Exercise aim
From the listing below, return each line that includes "Improve".

--

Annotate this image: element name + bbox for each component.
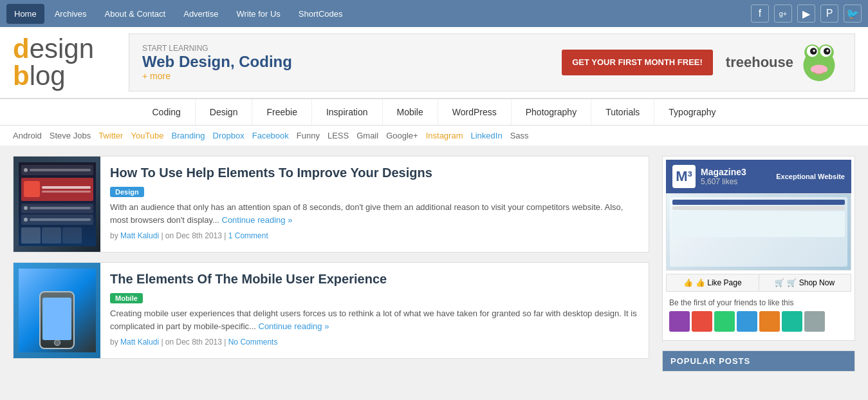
- avatar-3: [714, 311, 735, 332]
- fb-likes: 5,607 likes: [701, 177, 746, 186]
- svg-point-8: [826, 50, 829, 52]
- post-card-1: How To Use Help Elements To Improve Your…: [13, 156, 649, 252]
- fb-avatars: [666, 309, 851, 337]
- mock-bar-3: [30, 218, 91, 221]
- category-list: Coding Design Freebie Inspiration Mobile…: [0, 99, 868, 125]
- avatar-2: [692, 311, 712, 332]
- main-content: How To Use Help Elements To Improve Your…: [0, 146, 868, 391]
- cat-design[interactable]: Design: [196, 99, 253, 125]
- mock-highlight: [21, 178, 93, 201]
- facebook-icon[interactable]: f: [751, 5, 769, 23]
- nav-about-contact[interactable]: About & Contact: [97, 4, 174, 24]
- fb-header: M³ Magazine3 5,607 likes Exceptional Web…: [666, 160, 851, 193]
- banner-cta-button[interactable]: GET YOUR FIRST MONTH FREE!: [562, 50, 713, 76]
- post-card-2: The Elements Of The Mobile User Experien…: [13, 262, 649, 359]
- twitter-icon[interactable]: 🐦: [844, 5, 862, 23]
- mock-thumbs: [21, 227, 93, 243]
- mock-row-3: [21, 214, 93, 225]
- nav-write-for-us[interactable]: Write for Us: [228, 4, 288, 24]
- post-excerpt-1: With an audience that only has an attent…: [110, 201, 639, 226]
- date-2: Dec 8th 2013: [176, 338, 222, 347]
- post-title-2[interactable]: The Elements Of The Mobile User Experien…: [110, 271, 639, 287]
- tag-dropbox[interactable]: Dropbox: [213, 131, 245, 140]
- fb-preview-inner: [670, 197, 847, 267]
- top-nav-links: Home Archives About & Contact Advertise …: [6, 4, 350, 24]
- mock-row-2: [21, 204, 93, 214]
- phone-mockup-image: [19, 269, 96, 352]
- avatar-7: [804, 311, 825, 332]
- banner-subtitle: START LEARNING: [142, 44, 549, 53]
- date-1: Dec 8th 2013: [176, 231, 222, 240]
- fb-content-area: [672, 211, 845, 237]
- cat-typography[interactable]: Typography: [654, 99, 730, 125]
- post-body-1: How To Use Help Elements To Improve Your…: [100, 157, 649, 252]
- youtube-icon[interactable]: ▶: [797, 5, 815, 23]
- banner-plus-more: + more: [142, 71, 549, 81]
- fb-preview-image: [666, 193, 851, 271]
- nav-advertise[interactable]: Advertise: [176, 4, 226, 24]
- post-title-1[interactable]: How To Use Help Elements To Improve Your…: [110, 164, 639, 181]
- svg-point-9: [811, 65, 827, 74]
- social-icons: f g+ ▶ P 🐦: [751, 5, 862, 23]
- tag-funny[interactable]: Funny: [297, 131, 320, 140]
- nav-home[interactable]: Home: [6, 4, 44, 24]
- cat-inspiration[interactable]: Inspiration: [312, 99, 383, 125]
- site-header: design blog START LEARNING Web Design, C…: [0, 27, 868, 99]
- treehouse-text: treehouse: [726, 54, 793, 71]
- tag-less[interactable]: LESS: [328, 131, 349, 140]
- post-body-2: The Elements Of The Mobile User Experien…: [100, 263, 649, 358]
- phone-screen: [42, 298, 71, 340]
- cat-mobile[interactable]: Mobile: [383, 99, 438, 125]
- tag-gmail[interactable]: Gmail: [356, 131, 378, 140]
- avatar-1: [669, 311, 690, 332]
- mock-thumb-2: [42, 227, 61, 243]
- pinterest-icon[interactable]: P: [820, 5, 838, 23]
- post-excerpt-2: Creating mobile user experiences that de…: [110, 307, 639, 332]
- tag-android[interactable]: Android: [13, 131, 42, 140]
- tag-youtube[interactable]: YouTube: [131, 131, 163, 140]
- mock-line: [42, 186, 91, 189]
- mock-bar: [30, 169, 91, 171]
- tag-branding[interactable]: Branding: [172, 131, 205, 140]
- fb-page-name: Magazine3: [701, 167, 746, 177]
- like-icon: 👍: [683, 278, 693, 287]
- post-badge-1: Design: [110, 187, 144, 197]
- popular-posts-header: POPULAR POSTS: [663, 351, 854, 371]
- app-mockup-image: [19, 162, 96, 246]
- tag-google-plus[interactable]: Google+: [386, 131, 418, 140]
- popular-posts-widget: POPULAR POSTS: [662, 350, 855, 372]
- shop-text: 🛒 Shop Now: [787, 278, 835, 287]
- treehouse-frog-icon: [797, 40, 842, 85]
- google-plus-icon[interactable]: g+: [774, 5, 792, 23]
- nav-shortcodes[interactable]: ShortCodes: [291, 4, 351, 24]
- mock-bar-2: [30, 207, 91, 209]
- fb-like-button[interactable]: 👍 👍 Like Page: [667, 274, 759, 291]
- fb-logo: M³: [672, 165, 696, 188]
- tag-instagram[interactable]: Instagram: [426, 131, 463, 140]
- cat-photography[interactable]: Photography: [512, 99, 591, 125]
- shop-icon: 🛒: [775, 278, 784, 287]
- comments-2[interactable]: No Comments: [228, 338, 278, 347]
- mock-dot-3: [24, 218, 28, 222]
- cat-wordpress[interactable]: WordPress: [438, 99, 512, 125]
- tag-facebook[interactable]: Facebook: [252, 131, 289, 140]
- cat-tutorials[interactable]: Tutorials: [591, 99, 654, 125]
- nav-archives[interactable]: Archives: [47, 4, 95, 24]
- author-1[interactable]: Matt Kaludi: [120, 231, 159, 240]
- comments-1[interactable]: 1 Comment: [228, 231, 268, 240]
- tag-sass[interactable]: Sass: [510, 131, 529, 140]
- mock-text: [42, 186, 91, 193]
- fb-tagline: Exceptional Website: [776, 173, 845, 180]
- fb-shop-button[interactable]: 🛒 🛒 Shop Now: [759, 274, 851, 291]
- continue-reading-2[interactable]: Continue reading »: [259, 321, 329, 331]
- author-2[interactable]: Matt Kaludi: [120, 338, 159, 347]
- tag-linkedin[interactable]: LinkedIn: [470, 131, 502, 140]
- cat-coding[interactable]: Coding: [138, 99, 195, 125]
- mock-dot: [24, 168, 28, 172]
- tag-steve-jobs[interactable]: Steve Jobs: [50, 131, 91, 140]
- cat-freebie[interactable]: Freebie: [252, 99, 311, 125]
- tag-twitter[interactable]: Twitter: [98, 131, 123, 140]
- avatar-5: [759, 311, 780, 332]
- continue-reading-1[interactable]: Continue reading »: [222, 215, 293, 225]
- fb-bar-2: [672, 206, 845, 210]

--

Written response
- post-card-1: How To Use Help Elements To Improve Your…: [13, 156, 649, 252]
- main-content: How To Use Help Elements To Improve Your…: [0, 146, 868, 391]
- post-body-1: How To Use Help Elements To Improve Your…: [100, 157, 649, 252]
- post-title-1[interactable]: How To Use Help Elements To Improve Your…: [110, 164, 639, 181]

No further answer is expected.